Email Marketing: Newsletter di Pasqua

Pasqua è alle porte e come tutti gli anni, anche se questa volta è diverso, tutte le aziende inviano gli auguri ai propri clienti. Come ho detto negli articoli precedenti ,da quando il covid-19 ci ha colpiti, non dobbiamo assolutamente abbandonare le persone che ci seguono, dobbiamo essere presenti ed entrare nei loro cuori un passo alla volta. Tra le tante cose da attuare in questo periodo per essere vicini agli utenti possiamo utilizzare la newsletter di Pasqua.

L’email marketing è un servizio molto utile, è un ponte tra le aziende e i clienti, inoltre, i costi sono molto bassi e i risultati sono molto soddisfacenti. Parlo di risultati soddisfacenti perchè attraverso l’invio di una newsletter, l’azienda entra in contatto direttamente con le persone , non ci sono intermediari e  per questo motivo la conversione è molto alta.

Perchè dobbiamo inviare la newsletter di Pasqua?

Io ho parlato dell’importanza della newsletter natalizia  paragonandola ad una finestra verso gli altri , invece penso che la newsletter di Pasqua sia proprio un portone gigantesco verso potenziali clienti soprattutto per chi lavora durante la stagione estiva. Pasqua è un periodo di transizione dall’inverno all’estate e inviare la newsletter è un reminder per le persone che ci conoscono.

Quest’anno pero’ è tutto diverso, le persone sono ansiose, arrabbiate, hanno paura e soprattutto vorrebbero che tutto tornasse alla normalità. Questo momento di terrore che stiamo attraversando ha elevato all’ennesima potenza il valore della famiglia.

Vediamo insieme quali sono i punti che non dovrete toccare e quali invece enfatizzare per fare in modo che la vostra newsletter sia apprezzata dalla maggior parte dei vostri clienti.

  1. Non inserire offerte

Le persone non possono muoversi da casa e molti non hanno una stabilità economica come possiamo pretendere di essere ascoltati se chiediamo loro di spendere soldi?

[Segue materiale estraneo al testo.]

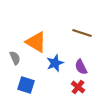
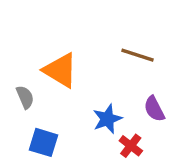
blue star: (55, 63) -> (107, 119), moved
purple semicircle: (81, 67) -> (154, 109), moved

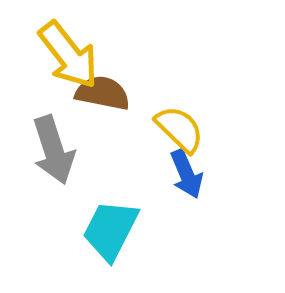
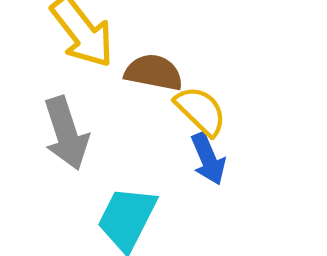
brown semicircle: (102, 93) -> (154, 72), moved

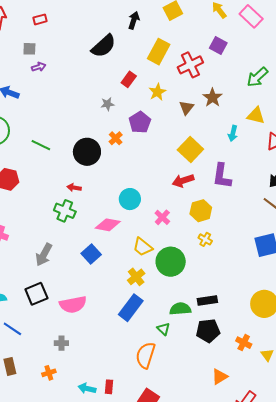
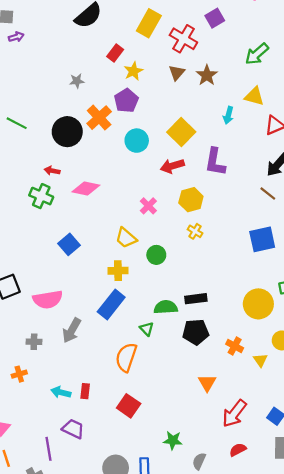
purple square: (218, 45) -> (215, 18), turned 30
red cross: (190, 65) -> (183, 39), turned -35
yellow star: (157, 92) -> (133, 71), moved
gray star: (107, 104) -> (77, 81), moved
brown triangle: (186, 108) -> (177, 73), moved
orange cross: (116, 138) -> (99, 118), size x1.6
cyan circle: (130, 199) -> (137, 141), moved
pink diamond: (108, 225) -> (86, 189), moved
gray arrow: (44, 255) -> (72, 330), moved
green circle: (171, 262) -> (156, 255), size x0.6
yellow cross: (136, 277) -> (118, 271), turned 36
orange triangle: (220, 377) -> (207, 383), turned -30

2. Non inserire foto/video dei nostri prodotti

Anche l’inserimento di immagini o video con i nostri prodotti è un chiaro intento di vendita. La gente non è stupida, capisce quando vuoi proporre loro qualcosa ma adesso non vuole fare acquisti, soprattutto se al momento quello che gli suggerisci è inutile.

3. Il cliente deve essere al centro dell’attenzione

Dobbiamo inviare un’email non per mostrare la nostra bellezza, ma dobbiamo inviarla per dimostrare che non siamo andati via e che pensiamo agli altri. Il cliente deve percepire la sensazione di essere sempre nei nostri pensieri.

4. La famiglia è importante

Le persone al momento sono circondate solo dai loro cari, noi vogliamo far parte del loro mondo e dobbiamo dimostrare affetto e comprensione. Non dobbiamo essere autoreferenziali, ma parlare dei valori e dell’importanza della famiglia.

5. Non inserire frasi che possano risultare ambigue

Se la nostra azienda opera a livello nazionale o mondiale, dobbiamo stare attenti a non deridere chi sta male. Ad esempio, non dobbiamo dichiarare che nella nostra regione o stato la malattia stia per scomparire. Ricordatevi che siamo tutti nella stessa barca e dobbiamo essere tutti uniti.

6. Fare gli auguri

Non dimenticate di fare gli auguri, anche semplici , ma fateli con il cuore. Quello che sta succedendo ci ha fatto capire che siamo tutti vulnerabili  e anche se siamo consapevoli che un giorno tutto questo finirà , dobbiamo essere solidali e prenderci cura gli uni degli altri.